Purpose: Ductal carcinoma in situ (DCIS) is a non-invasive breast neoplasm frequently overtreated because biomarkers of invasive progression are lacking. We previously identified a pro-invasive mechanotransduction pathway in which ductal cell crowding inactivates plasma-membrane (PM) transient receptor potential vanilloid 4 (TRPV4), driving compensatory PM relocalization of intracellular inactive TRPV4 that marks pathway-engaged cells.
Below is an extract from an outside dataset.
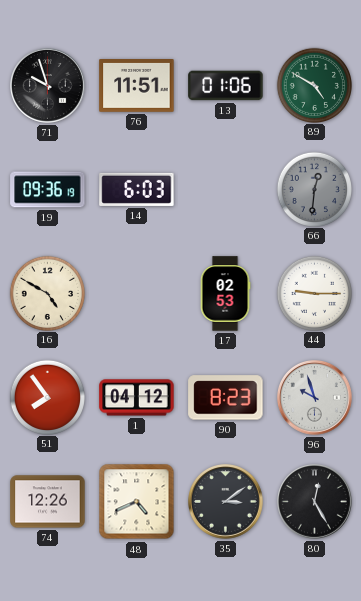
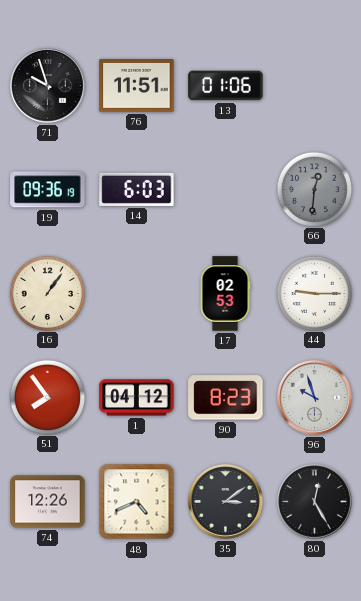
89: 4:50 -> none
16: 4:50 -> 1:06
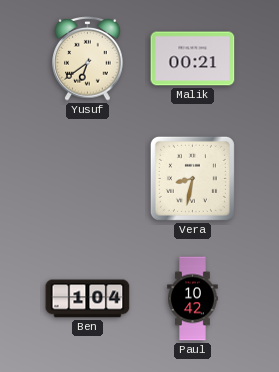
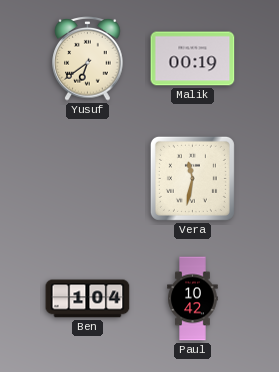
Malik: 00:21 -> 00:19
Vera: 8:32 -> 11:32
Here, we evaluated whether PM-associated TRPV4 immunohistochemical staining on routine formalin-fixed paraffin-embedded DCIS sections is associated with subsequent invasive progression and assessed analytical validation of the antibody and scoring method. Methods: We performed a retrospective single-institution case-control study of 44 patients with pure DCIS: 24 who subsequently developed invasive ductal carcinoma and 20 who remained free of invasive progression for [≥]5 years. TRPV4 immunohistochemistry was scored for PM-TRPV4 on 225 pathology-annotated regions of interest (ROI) by three board-certified pathologists using a prespecified five-level rubric dichotomized for primary analyses as PM-positive or PM-negative. Orthogonal validation used a second human immunohistochemistry-validated TRPV4 antibody in representative ROI and cell-line models. Results: Orthogonal validation confirmed concordant compartmental TRPV4 distributions and mechanosensitive PM-TRPV4 relocalization in cell-line models. PM-TRPV4 scoring was highly reproducible (weighted Fleiss' {kappa}=0.823, 95% CI 0.777-0.863). PM-TRPV4 positivity was more frequent in progressors than non-progressors (22/24 vs 13/20), linked to shorter invasive progression-free survival (log-rank p=0.040), and was independently prognostic after adjustment for grade and estrogen receptor status (adjusted HR 3.77, 95% CI 1.01-14.12; p=0.049). Conclusions: These findings support PM-TRPV4 as a mechanism-informed, pathology-interpretable biomarker for DCIS risk stratification, with reproducible scoring and a preliminary prognostic signal warranting multi-institutional validation.